Center for Biomarker Research & Personalized Medicine, School of Pharmacy, Virginia Commonwealth University, Richmond, VA 23298, USA.
Epigenomics. 2012 Dec;4(6):605-21. doi: 10.2217/epi.12.59.
We studied the use of methyl-CpG binding domain (MBD) protein-enriched genome sequencing (MBD-seq) as a cost-effective screening tool for methylome-wide association studies (MWAS).
MATERIALS & METHODS: Because MBD-seq has not yet been applied on a large scale, we first developed and tested a pipeline for data processing using 1500 schizophrenia cases and controls plus 75 technical replicates with an average of 68 million reads per sample. This involved the use of technical replicates to optimize quality control for multi- and duplicate-reads, an in silico experiment to identify CpGs in loci with alignment problems, CpG coverage calculations based on multiparametric estimates of the fragment size distribution, a two-stage adaptive algorithm to combine data from correlated adjacent CpG sites, principal component analyses to control for confounders and new software tailored to handle the large data set.
We replicated MWAS findings in independent samples using a different technology that provided single base resolution. In an MWAS of age-related methylation changes, one of our top findings was a previously reported robust association involving GRIA2. Our results also suggested that owing to the many confounding effects, a considerable challenge in MWAS is to identify those effects that are informative about disease processes.

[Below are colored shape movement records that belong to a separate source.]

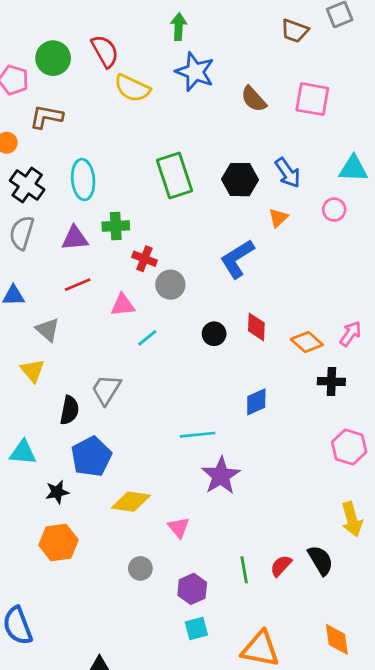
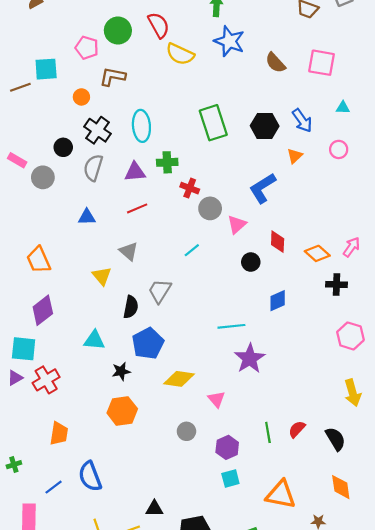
cyan triangle: (353, 169) -> (343, 108), moved, size x0.6
pink triangle: (123, 305) -> (237, 225), moved, turned -36
gray triangle: (48, 330) -> (129, 251), moved
black circle: (214, 334) -> (251, 262), moved
black semicircle: (320, 560) -> (335, 439), moved

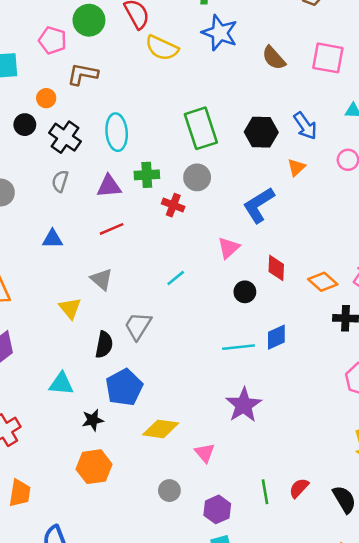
black circle: (63, 147) -> (25, 125), moved
gray semicircle: (93, 168) -> (60, 181), size x0.7
gray circle: (210, 208) -> (197, 177), moved
cyan line: (231, 326) -> (239, 347), moved

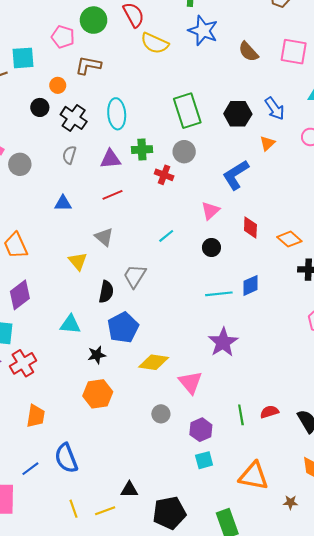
black circle: (245, 292) -> (211, 248), moved
pink triangle: (205, 453) -> (190, 382), size x1.4
red semicircle: (299, 488) -> (269, 412), turned 30

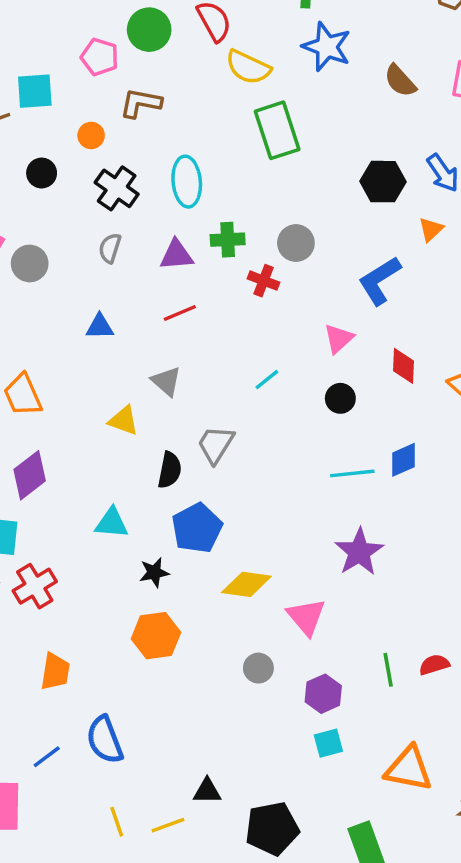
black circle: (40, 107) -> (42, 173), moved
green rectangle: (187, 111) -> (277, 130), moved
yellow triangle: (78, 261) -> (124, 421), turned -30

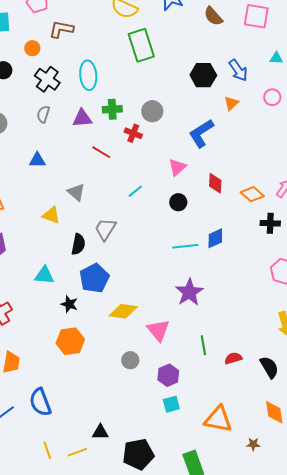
red line: (180, 313) -> (101, 152), moved, turned 54
black star: (154, 572) -> (69, 304), turned 30
green line: (388, 670) -> (203, 345), moved

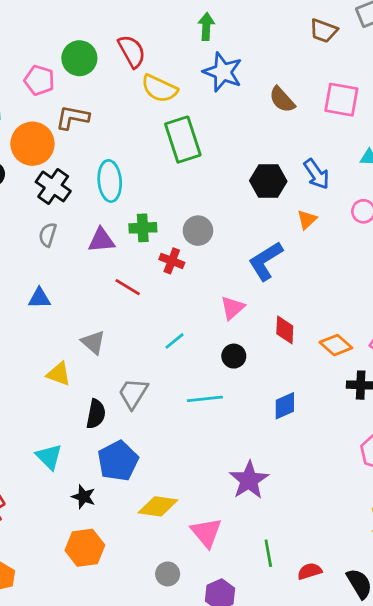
orange circle: (32, 48) -> (32, 144), size x2.0
cyan line: (185, 246) -> (205, 399), moved
cyan triangle: (44, 275) -> (49, 457), turned 40

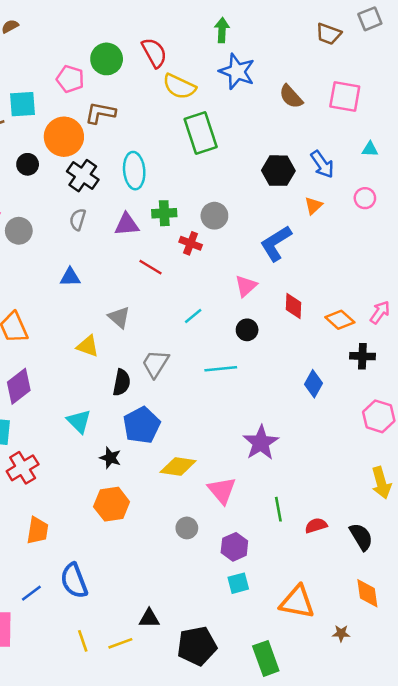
blue diamond: (285, 406) -> (313, 384), moved, turned -36

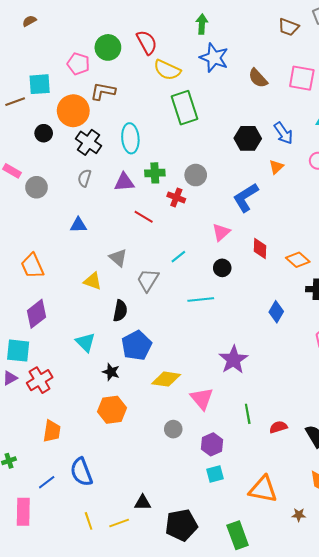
gray trapezoid: (155, 364) -> (148, 280), moved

This study showed the potential of MBD-seq as a cost-effective tool in large-scale disease studies.
我们研究了甲基化 CpG 结合域(MBD)蛋白富集基因组测序(MBD-seq)作为全基因组甲基化关联研究(MWAS)的一种具有成本效益的筛选工具的应用。
由于 MBD-seq 尚未大规模应用,我们首先开发并测试了一种使用 1500 例精神分裂症病例和对照以及 75 个技术重复的样本,平均每个样本有 6800 万条reads 的数据分析处理管道。这涉及使用技术重复来优化多和重复reads 的质量控制、一项针对存在对齐问题的基因座中的 CpG 进行的虚拟实验、基于片段大小分布的多参数估计的 CpG 覆盖度计算、用于合并相关相邻 CpG 位点数据的两阶段自适应算法、主成分分析以控制混杂因素以及专门用于处理大数据集的新软件。
我们使用提供单碱基分辨率的不同技术在独立样本中复制了 MWAS 发现。在一项与年龄相关的甲基化变化的 MWAS 中,我们的一个主要发现是先前报道的涉及 GRIA2 的稳健关联。我们的结果还表明,由于存在许多混杂效应,MWAS 的一个主要挑战是识别那些与疾病过程相关的信息丰富的效应。
本研究表明 MBD-seq 作为一种在大规模疾病研究中具有成本效益的工具具有潜力。